Many enterprise organizations with legacy SAT models often have stagnant success rates of about 10%, with limited visibility into real threat reporting and dwell time. These metrics all drastically improve once onboarded with Hoxhunt and steadily improve over time, demonstrating sustainable engagement and resilience.

• Behavior-based engagement soars by over 6x.
• Failure rates are cut in half. And that's just with the onboarding.
• Half of employees report a real threat 6 months into training. 2/3 of employees report a real threat within one year of beginning training.

‍

What is Hoxhunt and how does our phishing training work?

Hoxhunt is behavior-first phishing training that turns every employee into an early-warning sensor. We deliver adaptive phishing simulations across email, SMS, QR, phone, social, and live meetings, pair them with one-tap reporting and instant coaching, and feed signals to your SOC - so people learn fast, report faster, and risk trends become measurable.

Built for real behavior change (not checkboxes)

• Adaptive & personal: Difficulty and content adjust by role, location, and skill.
• Multi-channel simulations: Email phishing, smishing, vishing, QR “quishing,” social DMs, and deepfake voice/video meeting prompts.
• One-tap reporting + instant coaching: A single report button routes to security and triggers bite-size feedback so good habits stick.
• SOC-ready signals: User reports (simulated and real) flow into triage to cut time-to-report and credential-submission rates.
• Always-on program: Frequent micro-lessons, localized content, and progressive rollouts keep engagement high without disrupting work.

Below you can see exactly what Hoxhunt simulations look like when they land in a user's inbox.

‍

Phishing red flags FAQ

How should we phase a behavior-first rollout?

Start with email + reporting habit, then add SMS/QR/voice/meetings.

• Ship a single Report button and weekly micro-sims with instant coaching.
• Then tailor by role (finance/VIPs/support) and add smishing, vishing, QR.
• After 90+ days, use deepfake/meeting scenarios; pipe user signals into SOC.

Which metrics actually matter and what’s “good”?

Track reporting rate and time-to-report for both real and simulated threats.

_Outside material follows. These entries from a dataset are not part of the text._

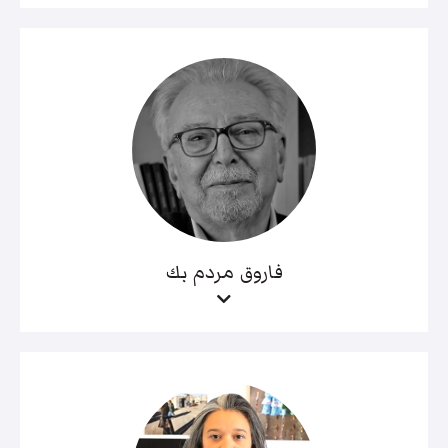
فاروق مردم بك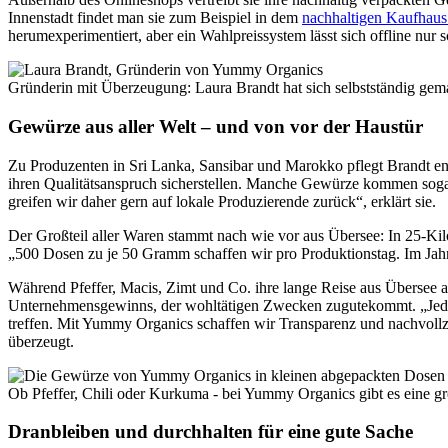
Innenstadt findet man sie zum Beispiel in dem
nachhaltigen Kaufhaus
herumexperimentiert, aber ein Wahlpreissystem lässt sich offline nur 
Gründerin mit Überzeugung: Laura Brandt hat sich selbstständig gem
Gewürze aus aller Welt – und von vor der Haustür
Zu Produzenten in Sri Lanka, Sansibar und Marokko pflegt Brandt e
ihren Qualitätsanspruch sicherstellen. Manche Gewürze kommen soga
greifen wir daher gern auf lokale Produzierende zurück“, erklärt sie.
Der Großteil aller Waren stammt nach wie vor aus Übersee: In 25-Ki
„500 Dosen zu je 50 Gramm schaffen wir pro Produktionstag. Im Jah
Während Pfeffer, Macis, Zimt und Co. ihre lange Reise aus Übersee 
Unternehmensgewinns, der wohltätigen Zwecken zugutekommt. „Jeder Me
treffen. Mit Yummy Organics schaffen wir Transparenz und nachvollzi
überzeugt.
Ob Pfeffer, Chili oder Kurkuma - bei Yummy Organics gibt es ein
Dranbleiben und durchhalten für eine gute Sache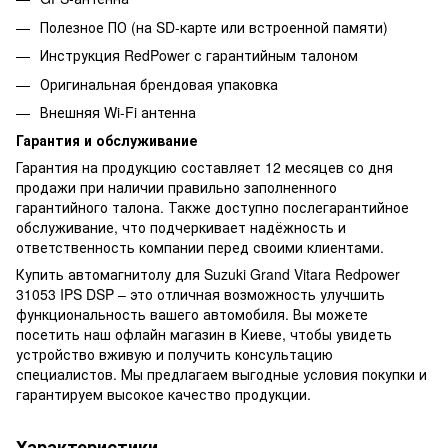
Полезное ПО (на SD-карте или встроенной памяти)
Инструкция RedPower с гарантийным талоном
Оригинальная брендовая упаковка
Внешняя Wi-Fi антенна
Гарантия и обслуживание
Гарантия на продукцию составляет 12 месяцев со дня
продажи при наличии правильно заполненного
гарантийного талона. Также доступно послегарантийное
обслуживание, что подчеркивает надёжность и
ответственность компании перед своими клиентами.
Купить автомагнитолу для Suzuki Grand Vitara Redpower
31053 IPS DSP – это отличная возможность улучшить
функциональность вашего автомобиля. Вы можете
посетить наш офлайн магазин в Киеве, чтобы увидеть
устройство вживую и получить консультацию
специалистов. Мы предлагаем выгодные условия покупки и
гарантируем высокое качество продукции.
Характеристики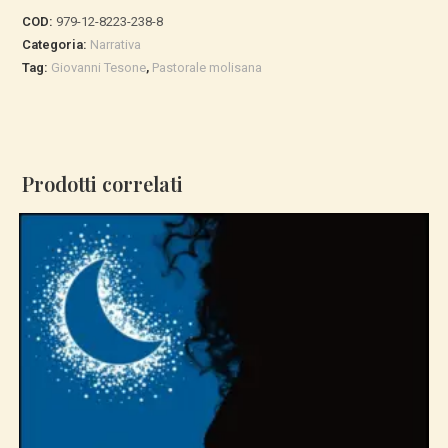
COD:
979-12-8223-238-8
Categoria:
Narrativa
Tag:
Giovanni Tesone
,
Pastorale molisana
Prodotti correlati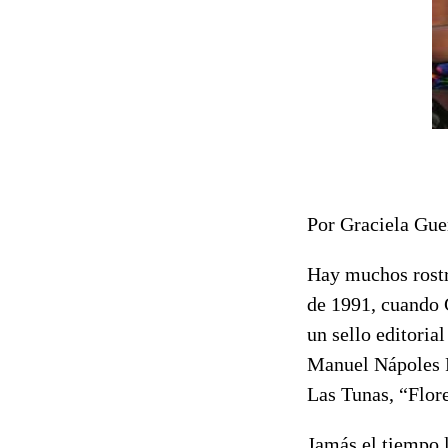
Por Graciela Gu
Hay muchos rostr
de 1991, cuando G
un sello editoria
Manuel Nápoles F
Las Tunas, “Flor
Jamás el tiempo l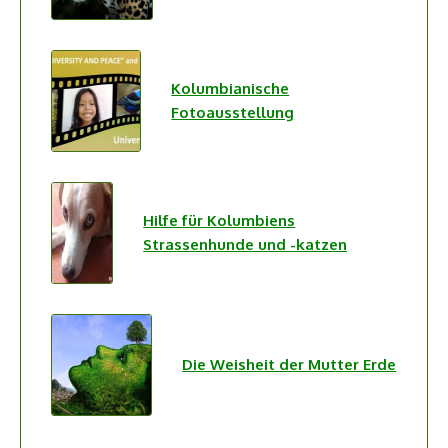
Kolumbianische
Fotoausstellung
Hilfe für Kolumbiens
Strassenhunde und -katzen
Die Weisheit der Mutter Erde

Push leadership updates on operational deltas, not vanity “completion” charts.

How do we wire the Report button to SOC without drowning in noise?

Auto-triage user reports (dedupe, reputation, sandbox), send verdicts back to mail filters, and close the loop with friendly feedback so the habit sticks. This link between sim and real-threat reporting is where measurable outcomes emerge.

What’s the right cadence for simulations and coaching?

Short, frequent beats long, annual modules. Practitioners favor monthly with drip campaigns that take minutes - keeping awareness fresh while reducing admin overhead.

How should we handle deepfake voice/video & live-meeting fraud?

Train premise-first verification: users won’t always spot pixel tells, so coach them to question unusual/urgent/secret requests and verify via a second channel (directory callback, ticket). Make scenarios that escalate to a video call (Teams/Meet/Zoom) where the ask lands.

What policy works for vishing without hurting CX?

Give people air-cover to drop off and call back using a directory number; encourage quick side-channel pings (Slack/Teams) and, where small-talk is uncommon, agree simple challenge/response passphrases for high-risk workflows.

How “real” should simulations be - any ethics guardrails?

Realism drives learning but no-tell “gotchas” can erode trust. Use realism to teach - not to trap - and pair with immediate coaching.

How do we avoid “security theater” and checkbox fatigue?

Shift from annual slideshows to behavior + outcomes; acknowledge compliance needs but optimize for reporting/TTR and culture. Practitioners warn that punitive programs backfire - recognize reporters and make security a partner.

How do we increase engagement without cringe?

Light gamification works when it rewards positive behavior (fast, accurate reports), not shaming. Some teams saw higher reporting after adding small public kudos or perks.

What’s a humane plan for “repeat offenders”?

Treat as a risk-based coaching problem: targeted 1:1 help and more frequent small drills; adjust permissions and require extra approvals/MFA for sensitive actions rather than blanket punishment.